What is the number of lines in the following data that contain "Matlab"? Answer with the number alone.

━━━━━━

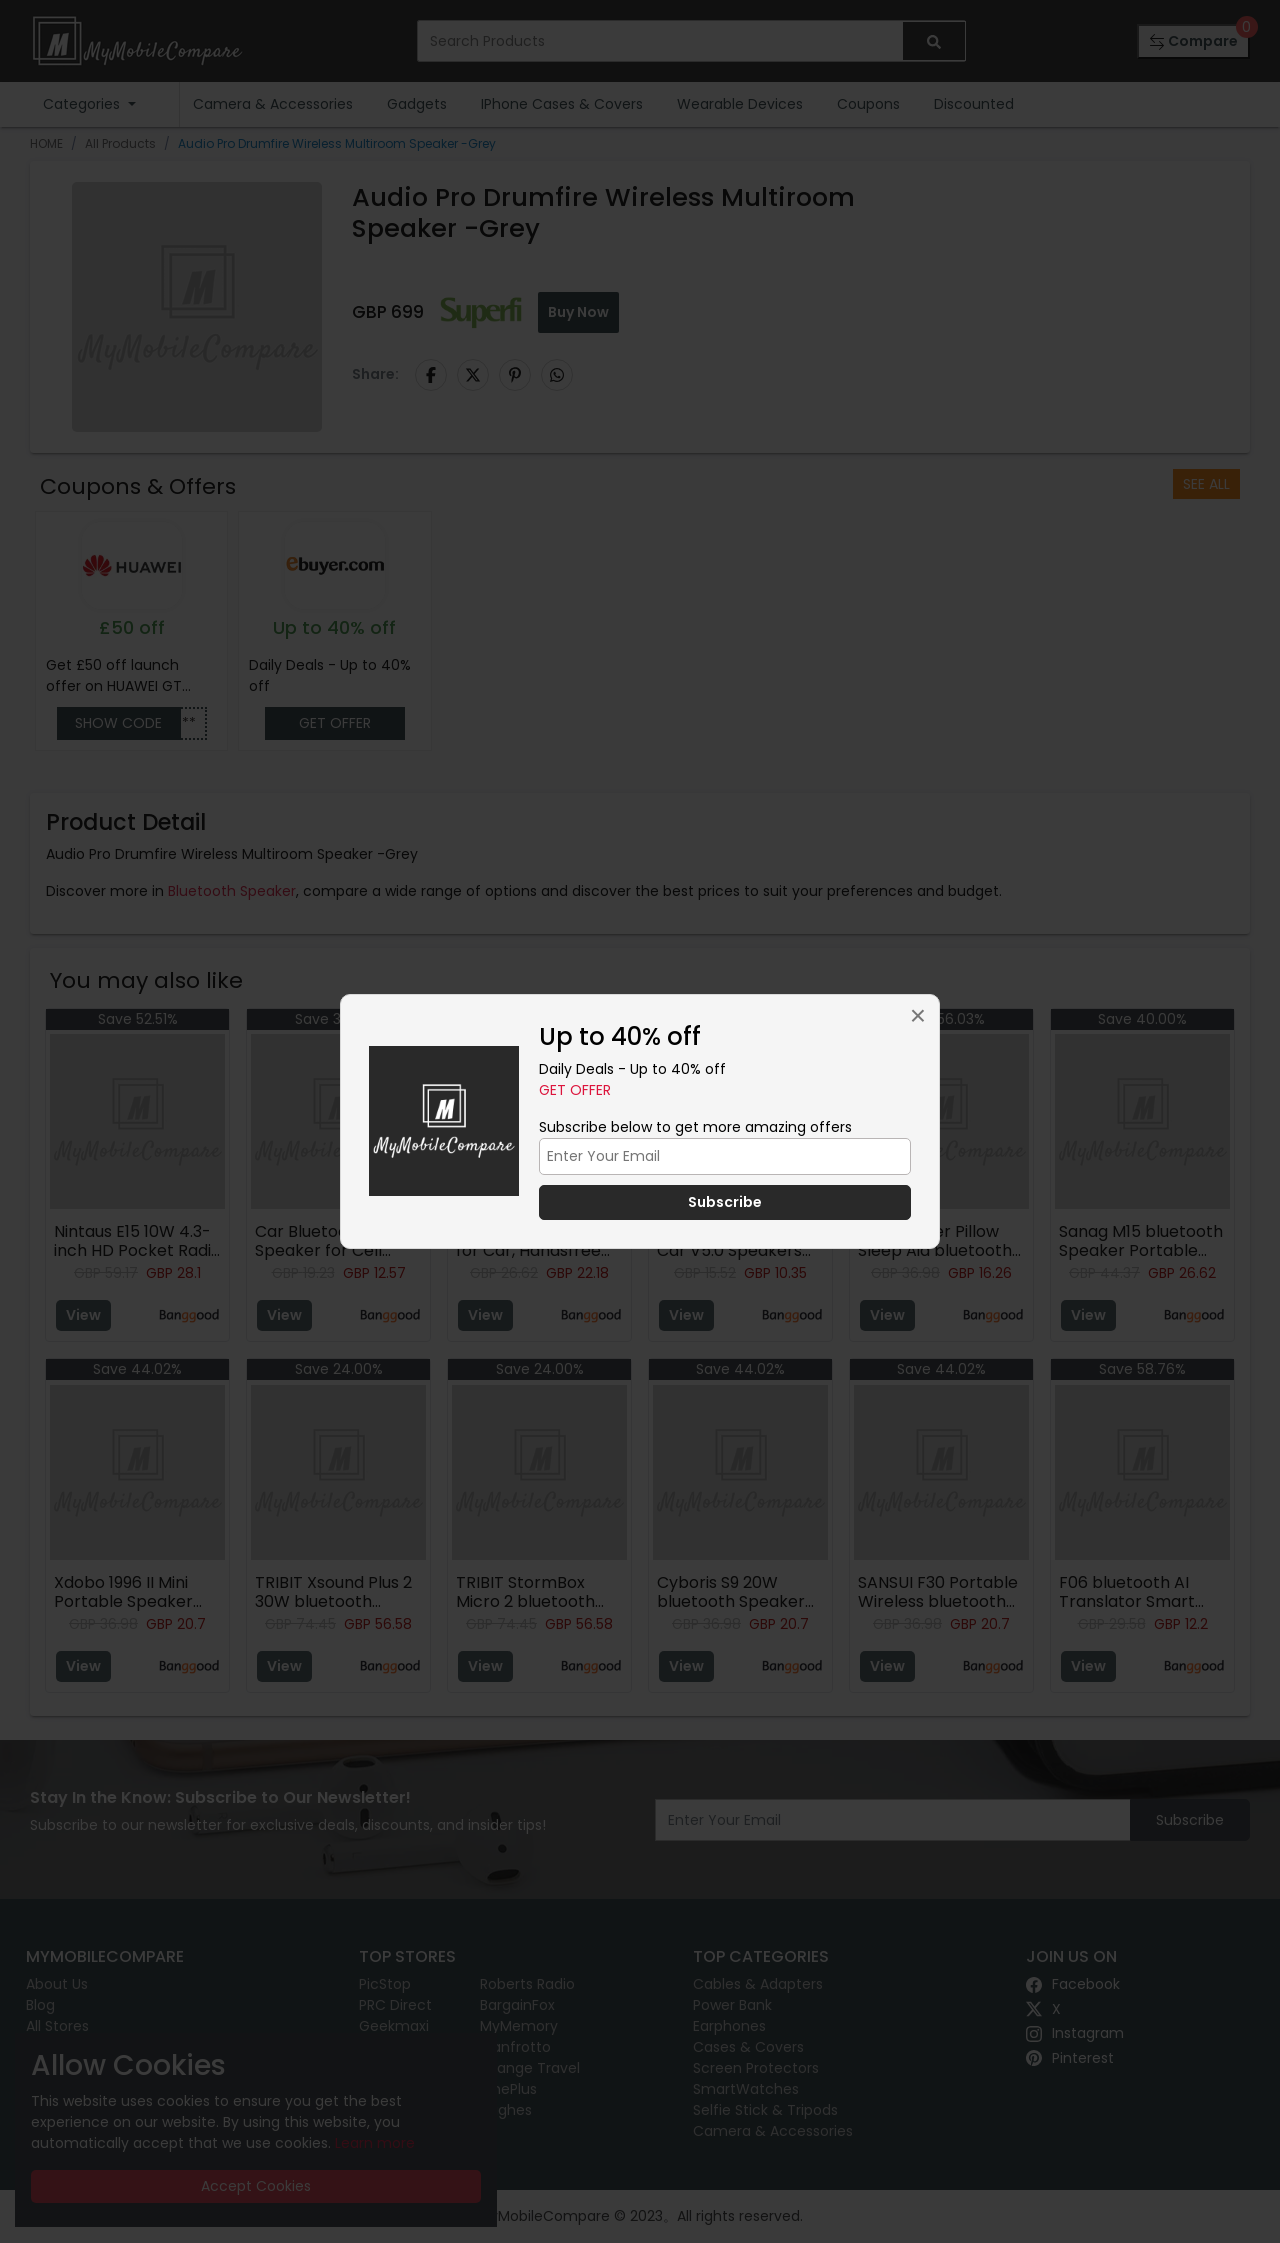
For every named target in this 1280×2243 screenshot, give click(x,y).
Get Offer (575, 1090)
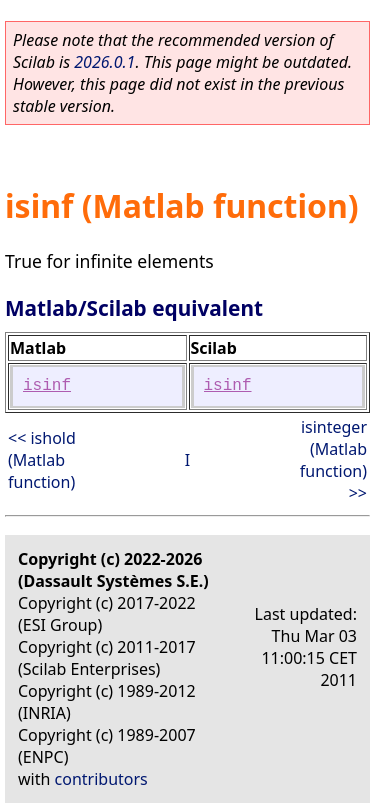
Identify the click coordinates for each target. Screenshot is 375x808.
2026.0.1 (104, 62)
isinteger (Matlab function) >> (333, 460)
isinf (47, 386)
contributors (101, 779)
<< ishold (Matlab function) (42, 460)
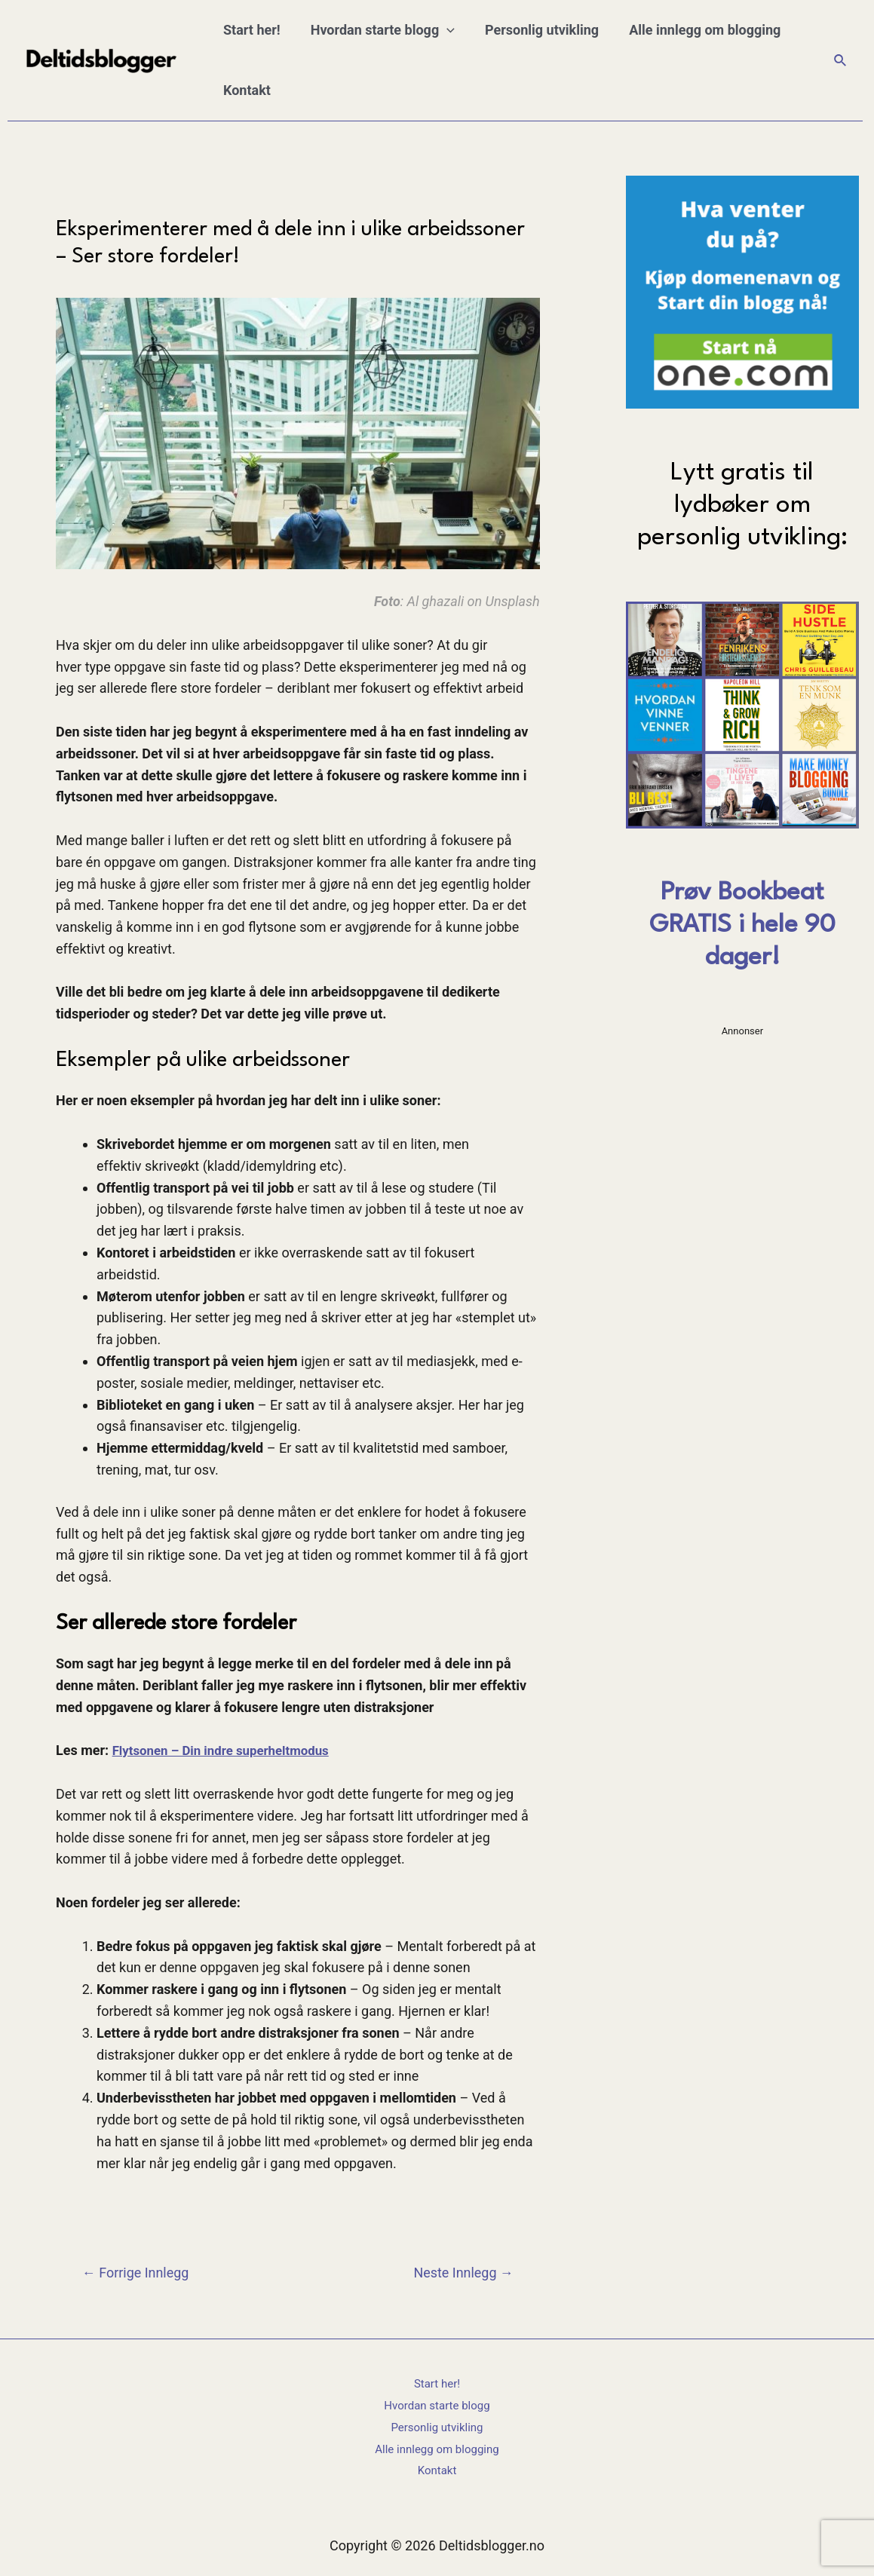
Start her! (250, 30)
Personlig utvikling (534, 30)
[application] (442, 30)
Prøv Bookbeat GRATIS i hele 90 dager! (742, 924)
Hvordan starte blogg (378, 30)
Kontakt (245, 90)
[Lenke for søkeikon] (841, 60)
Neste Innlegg (458, 2272)
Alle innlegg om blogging (694, 30)
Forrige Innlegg (141, 2272)
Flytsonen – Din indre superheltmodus (228, 1750)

━━━━━━

Answer for the task: 2